The expanded club tournament was meant to take place across eight cities in China from 17th June to 4th July next year in the calendar slot traditionally reserved for the FIFA Confederations Cup national team tournament.
However, UEFA and CONMEBOL, the respective continental confederations for Europe and South America, announced on Tuesday that their flagship national team tournaments would be postponed for a year due to the coronavirus pandemic, that created a clash with the 2021 Club World Cup.
FIFA will now wait until ‘there is more clarity on the situation’ to decide new dates for the Club World Cup, which Infantino said could take place later in 2021, in 2022 or even 2023.
Infantino, 49, also plans to arrange discussions with the Chinese Football Association (CFA), the national soccer body, and the Chinese government to ‘minimise any negative impact’ of a postponement.
In addition, FIFA will recommend that the ruling council make a AU$17.5 million to the World Health Organisation Covid-19 Solidarity Response Fund, while Infantino says the Zurich-based governing body will also discuss establishing a Global Football Assistance Fund to ‘help members of the football community affected by this crisis’.
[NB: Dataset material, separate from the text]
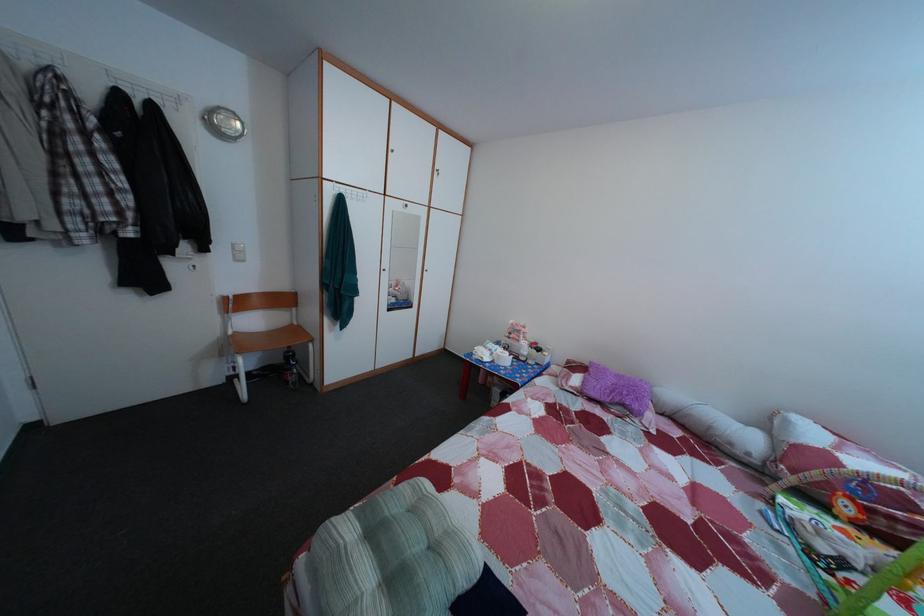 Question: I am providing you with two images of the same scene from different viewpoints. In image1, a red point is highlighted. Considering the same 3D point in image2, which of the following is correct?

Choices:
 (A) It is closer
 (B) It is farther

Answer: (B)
‘The world is facing an unprecedented health challenge and clearly a global and collective response is needed,’ Infantino said in a statement.
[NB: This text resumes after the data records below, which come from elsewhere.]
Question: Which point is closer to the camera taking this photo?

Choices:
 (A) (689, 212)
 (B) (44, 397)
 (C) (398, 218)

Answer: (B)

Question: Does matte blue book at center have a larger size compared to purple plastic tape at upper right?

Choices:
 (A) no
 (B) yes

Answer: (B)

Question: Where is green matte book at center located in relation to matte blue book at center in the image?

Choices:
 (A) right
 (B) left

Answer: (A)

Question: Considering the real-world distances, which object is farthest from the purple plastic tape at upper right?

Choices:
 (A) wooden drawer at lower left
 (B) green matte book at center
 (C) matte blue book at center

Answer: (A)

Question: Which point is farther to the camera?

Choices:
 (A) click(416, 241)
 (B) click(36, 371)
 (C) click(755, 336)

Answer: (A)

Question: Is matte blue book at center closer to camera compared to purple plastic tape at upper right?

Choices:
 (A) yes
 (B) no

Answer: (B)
‘Cooperation, mutual respect and understanding must be the guiding principles for all decision makers to have in mind at this crucial moment in time.
‘Particularly in football, finding appropriate and fair solutions at global level is imperative. This requires unity, solidarity and a shared sense of responsibility and we need to think of all those around the world potentially impacted by our decisions.
‘Finally, it goes without saying that FIFA will keep in regular contact with all members of the football community during this difficult period.
‘As I stated yesterday, challenging circumstances offer the opportunity for people to come together, show what they can do in a collective spirit, and emerge stronger and better prepared for the future. And this is what FIFA is aiming to do here.’
Infantino’s plans to push ahead with an expanded Club World Cup have previously created tension between FIFA and UEFA given the threat the reimagined tournament could impact the value of the UEFA Champions League.
However, those differences appear to have been put to one side as the global soccer industry attempts to implement a unified response to the coronavirus outbreak.
UEFA’s decision to postpone Euro 2020, along with the Copa America due to begin on 12th June, was taken to free up more time for Europe’s domestic soccer leagues to complete their current seasons, the majority of which have now been put on hold.
The move could yet have implications for the UEFA 2021 Women’s European Championship, which is due to get underway on 7th July next year, four days before the new date for the final of the men’s competition.
UEFA is yet to confirm the fate of the tournament, although the governing body’s president Aleksander Čeferin told the Associated Press that postponing the tournament until 2022 is “one of the possibilities” and “one of the most likely to happen”.
“We are thinking of postponing this Women’s Euro as well and Under-21 championship as well,” he said.
“We will have to postpone both because I don’t think that we should cannibalise the women’s Euro with the men’s Euro just one month before.”